Data items —
*** Block opens ***
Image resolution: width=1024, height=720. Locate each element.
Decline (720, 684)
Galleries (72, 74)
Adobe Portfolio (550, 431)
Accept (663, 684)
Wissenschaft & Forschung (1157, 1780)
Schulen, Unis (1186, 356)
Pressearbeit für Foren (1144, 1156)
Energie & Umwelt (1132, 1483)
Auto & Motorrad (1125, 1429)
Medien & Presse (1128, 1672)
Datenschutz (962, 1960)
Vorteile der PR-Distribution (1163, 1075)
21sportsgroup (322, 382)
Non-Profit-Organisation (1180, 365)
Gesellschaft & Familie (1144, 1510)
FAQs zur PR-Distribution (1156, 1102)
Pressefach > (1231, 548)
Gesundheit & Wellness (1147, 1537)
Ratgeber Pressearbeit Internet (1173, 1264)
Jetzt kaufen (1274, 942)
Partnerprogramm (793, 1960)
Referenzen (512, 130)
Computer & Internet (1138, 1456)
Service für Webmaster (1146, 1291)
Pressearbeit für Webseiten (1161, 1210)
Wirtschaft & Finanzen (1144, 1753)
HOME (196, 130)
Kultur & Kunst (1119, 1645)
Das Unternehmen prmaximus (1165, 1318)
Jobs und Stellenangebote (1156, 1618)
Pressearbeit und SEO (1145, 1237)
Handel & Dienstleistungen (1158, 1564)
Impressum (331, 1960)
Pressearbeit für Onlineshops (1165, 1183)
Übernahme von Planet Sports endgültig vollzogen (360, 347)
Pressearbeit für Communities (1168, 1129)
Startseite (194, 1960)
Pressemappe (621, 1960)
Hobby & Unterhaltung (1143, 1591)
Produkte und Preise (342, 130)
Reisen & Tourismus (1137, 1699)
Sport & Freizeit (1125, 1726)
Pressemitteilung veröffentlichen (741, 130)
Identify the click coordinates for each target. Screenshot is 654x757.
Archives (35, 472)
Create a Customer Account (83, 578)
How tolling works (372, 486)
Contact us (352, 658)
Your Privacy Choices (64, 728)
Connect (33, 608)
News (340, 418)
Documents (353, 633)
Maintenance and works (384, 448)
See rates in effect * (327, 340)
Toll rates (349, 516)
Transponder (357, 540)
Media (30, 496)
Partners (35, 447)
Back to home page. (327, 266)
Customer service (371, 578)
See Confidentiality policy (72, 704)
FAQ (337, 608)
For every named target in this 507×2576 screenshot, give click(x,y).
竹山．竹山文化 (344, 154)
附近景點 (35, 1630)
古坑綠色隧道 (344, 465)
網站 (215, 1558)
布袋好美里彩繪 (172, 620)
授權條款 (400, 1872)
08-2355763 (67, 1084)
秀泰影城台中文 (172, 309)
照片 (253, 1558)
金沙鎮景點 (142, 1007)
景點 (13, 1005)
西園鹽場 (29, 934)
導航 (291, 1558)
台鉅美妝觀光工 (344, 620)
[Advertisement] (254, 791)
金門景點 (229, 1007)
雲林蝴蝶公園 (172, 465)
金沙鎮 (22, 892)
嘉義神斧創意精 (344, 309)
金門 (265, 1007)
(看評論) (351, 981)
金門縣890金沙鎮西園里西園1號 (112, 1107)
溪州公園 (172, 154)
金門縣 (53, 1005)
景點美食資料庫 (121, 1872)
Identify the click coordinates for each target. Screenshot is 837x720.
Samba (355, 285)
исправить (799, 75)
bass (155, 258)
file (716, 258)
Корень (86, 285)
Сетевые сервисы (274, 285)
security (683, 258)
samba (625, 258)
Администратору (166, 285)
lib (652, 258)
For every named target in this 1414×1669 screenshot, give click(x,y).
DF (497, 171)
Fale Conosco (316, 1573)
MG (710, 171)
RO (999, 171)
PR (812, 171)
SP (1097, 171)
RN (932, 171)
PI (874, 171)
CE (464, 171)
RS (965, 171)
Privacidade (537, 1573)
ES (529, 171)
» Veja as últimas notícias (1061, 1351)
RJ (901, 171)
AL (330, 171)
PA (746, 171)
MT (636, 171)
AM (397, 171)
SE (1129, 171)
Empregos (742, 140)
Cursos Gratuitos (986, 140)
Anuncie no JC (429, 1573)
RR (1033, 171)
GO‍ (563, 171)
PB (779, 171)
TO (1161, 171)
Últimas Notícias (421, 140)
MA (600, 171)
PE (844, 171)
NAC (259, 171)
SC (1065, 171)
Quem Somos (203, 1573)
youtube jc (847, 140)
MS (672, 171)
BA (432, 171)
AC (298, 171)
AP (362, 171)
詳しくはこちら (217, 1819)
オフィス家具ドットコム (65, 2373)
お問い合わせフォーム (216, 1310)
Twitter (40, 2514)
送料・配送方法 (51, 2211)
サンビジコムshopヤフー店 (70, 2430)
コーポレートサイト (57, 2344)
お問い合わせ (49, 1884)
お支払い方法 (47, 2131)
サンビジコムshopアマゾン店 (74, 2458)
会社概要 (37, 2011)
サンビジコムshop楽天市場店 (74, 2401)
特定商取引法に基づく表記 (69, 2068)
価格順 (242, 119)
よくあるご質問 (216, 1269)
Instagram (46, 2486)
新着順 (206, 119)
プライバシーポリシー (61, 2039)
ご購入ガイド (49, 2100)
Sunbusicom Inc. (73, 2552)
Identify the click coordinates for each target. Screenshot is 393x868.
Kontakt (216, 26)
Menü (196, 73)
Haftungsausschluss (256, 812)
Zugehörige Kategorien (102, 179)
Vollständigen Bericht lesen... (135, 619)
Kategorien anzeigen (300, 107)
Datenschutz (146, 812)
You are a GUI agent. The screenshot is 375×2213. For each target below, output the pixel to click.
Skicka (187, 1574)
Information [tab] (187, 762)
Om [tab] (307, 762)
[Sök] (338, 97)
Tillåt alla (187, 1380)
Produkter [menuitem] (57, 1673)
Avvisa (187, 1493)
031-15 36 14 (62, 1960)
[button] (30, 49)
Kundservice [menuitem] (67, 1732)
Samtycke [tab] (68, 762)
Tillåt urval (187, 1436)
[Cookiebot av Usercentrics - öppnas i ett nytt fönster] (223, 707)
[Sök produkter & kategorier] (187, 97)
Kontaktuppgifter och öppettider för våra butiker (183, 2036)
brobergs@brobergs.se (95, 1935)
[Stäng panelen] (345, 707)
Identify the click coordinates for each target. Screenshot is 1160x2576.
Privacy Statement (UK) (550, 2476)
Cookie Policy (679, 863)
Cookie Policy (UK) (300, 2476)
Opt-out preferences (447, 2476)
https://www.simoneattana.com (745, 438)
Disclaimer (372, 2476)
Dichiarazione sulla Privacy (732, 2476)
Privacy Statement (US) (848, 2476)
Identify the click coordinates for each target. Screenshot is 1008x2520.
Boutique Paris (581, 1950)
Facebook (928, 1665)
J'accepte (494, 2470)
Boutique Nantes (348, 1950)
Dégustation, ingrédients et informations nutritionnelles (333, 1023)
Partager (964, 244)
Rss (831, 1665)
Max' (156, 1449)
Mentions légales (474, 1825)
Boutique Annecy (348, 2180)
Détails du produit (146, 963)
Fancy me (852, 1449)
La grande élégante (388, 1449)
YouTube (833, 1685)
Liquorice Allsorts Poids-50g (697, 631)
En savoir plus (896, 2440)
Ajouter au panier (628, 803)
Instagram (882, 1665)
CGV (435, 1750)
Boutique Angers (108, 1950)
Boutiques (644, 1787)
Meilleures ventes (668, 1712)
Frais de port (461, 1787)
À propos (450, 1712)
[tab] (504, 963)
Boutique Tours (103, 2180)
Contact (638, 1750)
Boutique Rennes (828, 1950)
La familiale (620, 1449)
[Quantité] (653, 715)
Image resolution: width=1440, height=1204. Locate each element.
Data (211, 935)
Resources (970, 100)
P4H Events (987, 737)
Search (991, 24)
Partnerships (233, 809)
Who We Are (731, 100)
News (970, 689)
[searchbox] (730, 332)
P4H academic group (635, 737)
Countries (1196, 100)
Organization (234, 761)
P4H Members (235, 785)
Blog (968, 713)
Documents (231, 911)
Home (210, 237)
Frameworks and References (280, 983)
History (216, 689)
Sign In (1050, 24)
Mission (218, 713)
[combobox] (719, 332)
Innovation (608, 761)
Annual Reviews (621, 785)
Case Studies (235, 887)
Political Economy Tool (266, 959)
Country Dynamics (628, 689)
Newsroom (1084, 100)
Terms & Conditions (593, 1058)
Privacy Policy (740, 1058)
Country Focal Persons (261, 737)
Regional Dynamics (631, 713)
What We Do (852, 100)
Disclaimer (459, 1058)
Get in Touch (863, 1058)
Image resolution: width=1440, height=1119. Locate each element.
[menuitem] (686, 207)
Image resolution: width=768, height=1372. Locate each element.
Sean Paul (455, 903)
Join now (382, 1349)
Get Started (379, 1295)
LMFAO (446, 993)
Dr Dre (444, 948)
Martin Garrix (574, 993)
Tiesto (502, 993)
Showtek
*** Block closes ***
Exercise requirements — Set down, unchanged, only those lines above that fall between the line with "AL (330, 171)" and the line with "Sunbusicom Inc. (73, 2552)", the two end lines included.

Response for this exercise —
AL (330, 171)
PA (746, 171)
MT (636, 171)
AM (397, 171)
SE (1129, 171)
Empregos (742, 140)
Cursos Gratuitos (986, 140)
Anuncie no JC (429, 1573)
RR (1033, 171)
GO‍ (563, 171)
PB (779, 171)
TO (1161, 171)
Últimas Notícias (421, 140)
MA (600, 171)
PE (844, 171)
NAC (259, 171)
SC (1065, 171)
Quem Somos (203, 1573)
youtube jc (847, 140)
MS (672, 171)
BA (432, 171)
AC (298, 171)
AP (362, 171)
詳しくはこちら (217, 1819)
オフィス家具ドットコム (65, 2373)
お問い合わせフォーム (216, 1310)
Twitter (40, 2514)
送料・配送方法 (51, 2211)
サンビジコムshopヤフー店 (70, 2430)
コーポレートサイト (57, 2344)
お問い合わせ (49, 1884)
お支払い方法 (47, 2131)
サンビジコムshopアマゾン店 (74, 2458)
会社概要 (37, 2011)
サンビジコムshop楽天市場店 (74, 2401)
特定商取引法に基づく表記 (69, 2068)
価格順 (242, 119)
よくあるご質問 (216, 1269)
Instagram (46, 2486)
新着順 (206, 119)
プライバシーポリシー (61, 2039)
ご購入ガイド (49, 2100)
Sunbusicom Inc. (73, 2552)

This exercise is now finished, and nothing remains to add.